Lekarze rodzinni kontra NFZ
Trwa przepychanka między lekarzami rodzinnymi a urzędnikami NFZ. Jeżeli Fundusz nie zmieni zasad kontraktowania, nie podpiszemy umów - zapowiadają lekarze. Wojna toczy się już od kilku tygodni i nic nie wskazuje na jej rychłe zakończenie.
- Zmiany, które ogłosił wczoraj Fundusz, to zmiany typowo kosmetyczne - twierdzi Robert Sapa, rzecznik Porozumienie Zielonogórskiego, zrzeszającego większość lekarzy rodzinnych. Fundusz złagodził wprawdzie ogólne warunki umów, ale najbardziej kontrowersyjne zasady pozostały.
Chodzi przede wszystkim o całodobową opiekę nad pacjentami. Taki obowiązek nakłada na lekarzy rodzinnych właśnie NFZ. Lekarze jednak - jak mówią - nie są w stanie zapewnić swoim pacjentom 24-godzinnego nadzoru.
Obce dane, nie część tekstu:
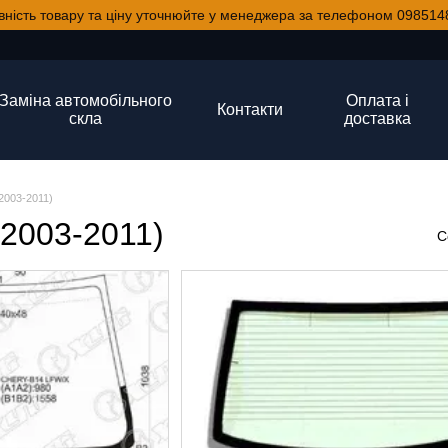
вність товару та ціну уточнюйте у менеджера за телефоном 098514
Заміна автомобільного
Оплата і
Контакти
скла
доставка
(2003-2011)
(2003-2011)
С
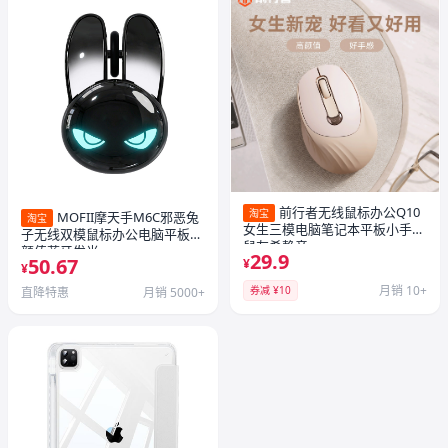
前行者无线鼠标办公Q10
淘宝
MOFII摩天手M6C邪恶兔
淘宝
女生三模电脑笔记本平板小手滑
子无线双模鼠标办公电脑平板高
鼠友希静音
颜值蓝牙发光
29.9
50.67
¥
¥
月销 10+
券减 ¥10
直降特惠
月销 5000+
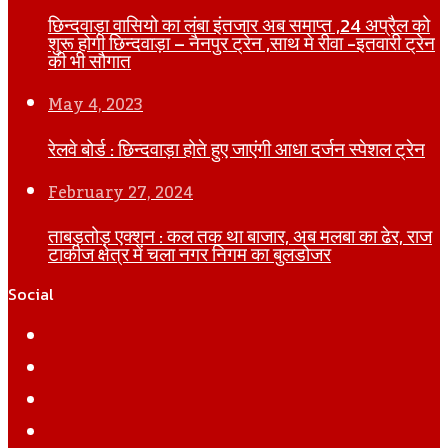
छिन्दवाड़ा वासियो का लंबा इंतजार अब समाप्त ,24 अप्रैल को
शुरू होगी छिन्दवाड़ा – नैनपुर ट्रेन ,साथ मे रीवा -इतवारी ट्रेन
की भी सौगात
May 4, 2023
रेलवे बोर्ड : छिन्दवाड़ा होते हुए जाएंगी आधा दर्जन स्पेशल ट्रेन
February 27, 2024
ताबड़तोड़ एक्शन : कल तक था बाजार, अब मलबा का ढेर, राज
टाकीज क्षेत्र में चला नगर निगम का बुलडोजर
Social
Facebook
Twitter
YouTube
Instagram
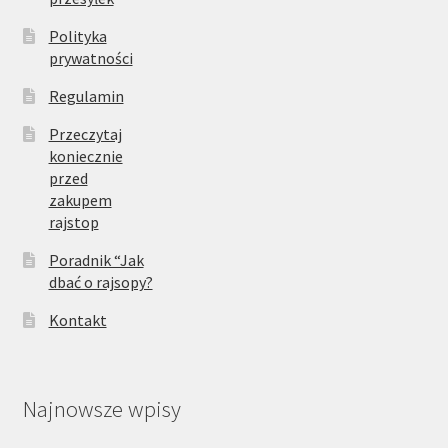
Polityka
prywatności
Regulamin
Przeczytaj
koniecznie
przed
zakupem
rajstop
Poradnik “Jak
dbać o rajsopy?
Kontakt
Najnowsze wpisy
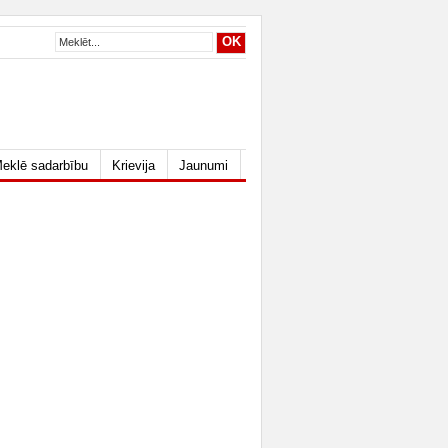
eklē sadarbību
Krievija
Jaunumi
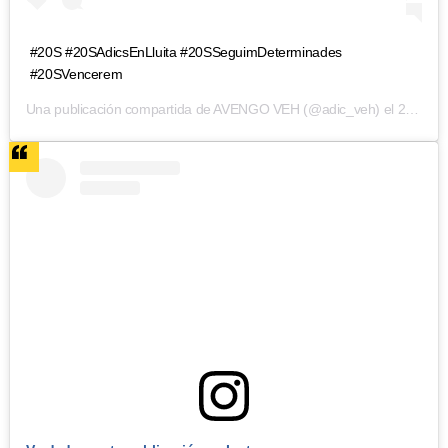
#20S #20SAdicsEnLluita #20SSeguimDeterminades
#20SVencerem
Una publicación compartida de
AVENGO VEH
(@adic_veh) el
21 Sep, 2018 a laso 3:12 PDT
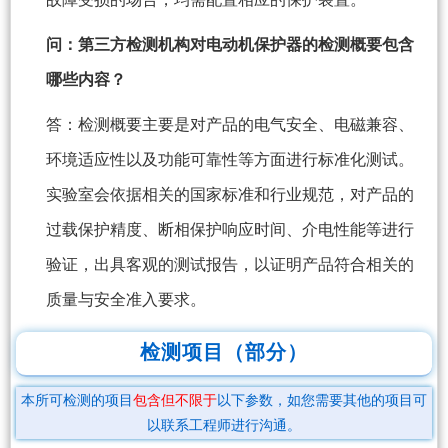
问：第三方检测机构对电动机保护器的检测概要包含
哪些内容？
答：检测概要主要是对产品的电气安全、电磁兼容、
环境适应性以及功能可靠性等方面进行标准化测试。
实验室会依据相关的国家标准和行业规范，对产品的
过载保护精度、断相保护响应时间、介电性能等进行
验证，出具客观的测试报告，以证明产品符合相关的
质量与安全准入要求。
检测项目（部分）
本所可检测的项目
包含但不限于
以下参数，如您需要其他的项目可
以联系工程师进行沟通。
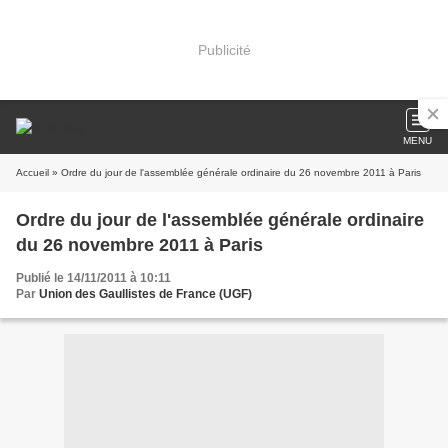
Publicité
MENU
Accueil
» Ordre du jour de l'assemblée générale ordinaire du 26 novembre 2011 à Paris
Ordre du jour de l'assemblée générale ordinaire
du 26 novembre 2011 à Paris
Publié le 14/11/2011 à 10:11
Par
Union des Gaullistes de France (UGF)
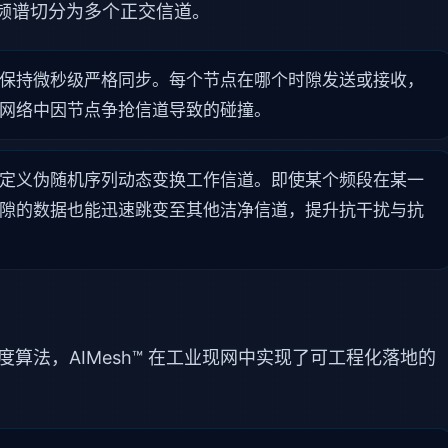
无线频谱切分为多个正交信道。
保持微秒级严格同步。每个节点在哪个时隙发送或接收，
网络中因节点争抢信道导致的碰撞。
定义伪随机序列动态变换工作信道。即使某个频段在某一
隙的数据也能迅速跳变至其他洁净信道，提升抗干扰与抗
调度算法，AIMesh™ 在工业现网中实现了可工程化落地的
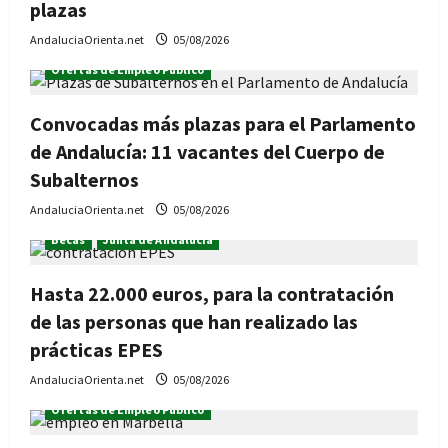
plazas
AndaluciaOrienta.net
05/08/2026
Ofertas de Empleo Público
Convocadas más plazas para el Parlamento
de Andalucía: 11 vacantes del Cuerpo de
Subalternos
AndaluciaOrienta.net
05/08/2026
Becas
Junta de Andalucía
Hasta 22.000 euros, para la contratación
de las personas que han realizado las
prácticas EPES
AndaluciaOrienta.net
05/08/2026
Ofertas de Empleo Público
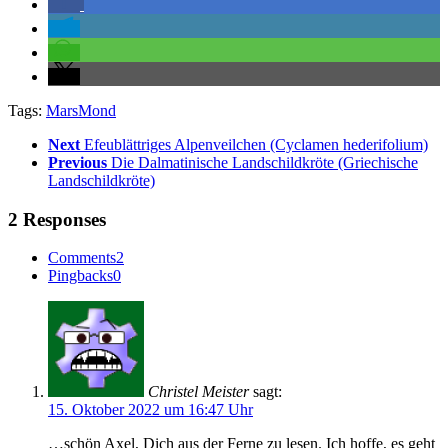
Tags:
Mars
Mond
Next
Efeublättriges Alpenveilchen (Cyclamen hederifolium)
Previous
Die Dalmatinische Landschildkröte (Griechische
Landschildkröte)
2 Responses
Comments
2
Pingbacks
0
Christel Meister
sagt:
15. Oktober 2022 um 16:47 Uhr
…schön Axel, Dich aus der Ferne zu lesen. Ich hoffe, es geht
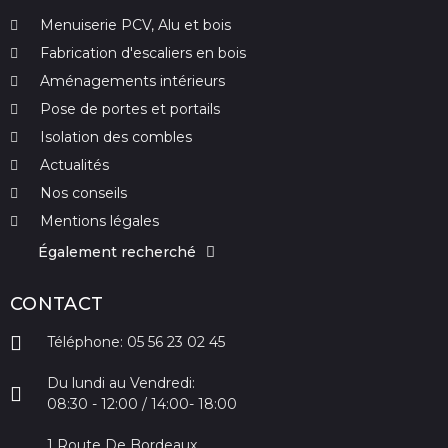
Menuiserie PCV, Alu et bois
Fabrication d'escaliers en bois
Aménagements intérieurs
Pose de portes et portails
Isolation des combles
Actualités
Nos conseils
Mentions légales
Également recherché
CONTACT
Téléphone: 05 56 23 02 45
Du lundi au Vendredi:
08:30 - 12:00 / 14:00- 18:00
1 Route De Bordeaux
- Dużo naszych koleżanek i kolegów lekarzy pracuje na wsi, gdzie w promieniu 30 km nie ma żadnego lekarza. Jakim prawem - pytam - można było ich zmusić do 24-godzinnego warowania w swojej praktyce. Jest to system niewolniczy - mówi Sapa.
Poza tym - jak dodaje - brakuje jasnych reguł postępowania, które mogłyby złagodzić ten niewolniczy system; reguł, które by mówiły np. czy lekarze rodzinni mogliby zlecać usługi innym placówkom oraz czy dysponowaliby na ten czas dodatkowymi środkami. Ale fundusze NFZ to kolejna niewiadoma.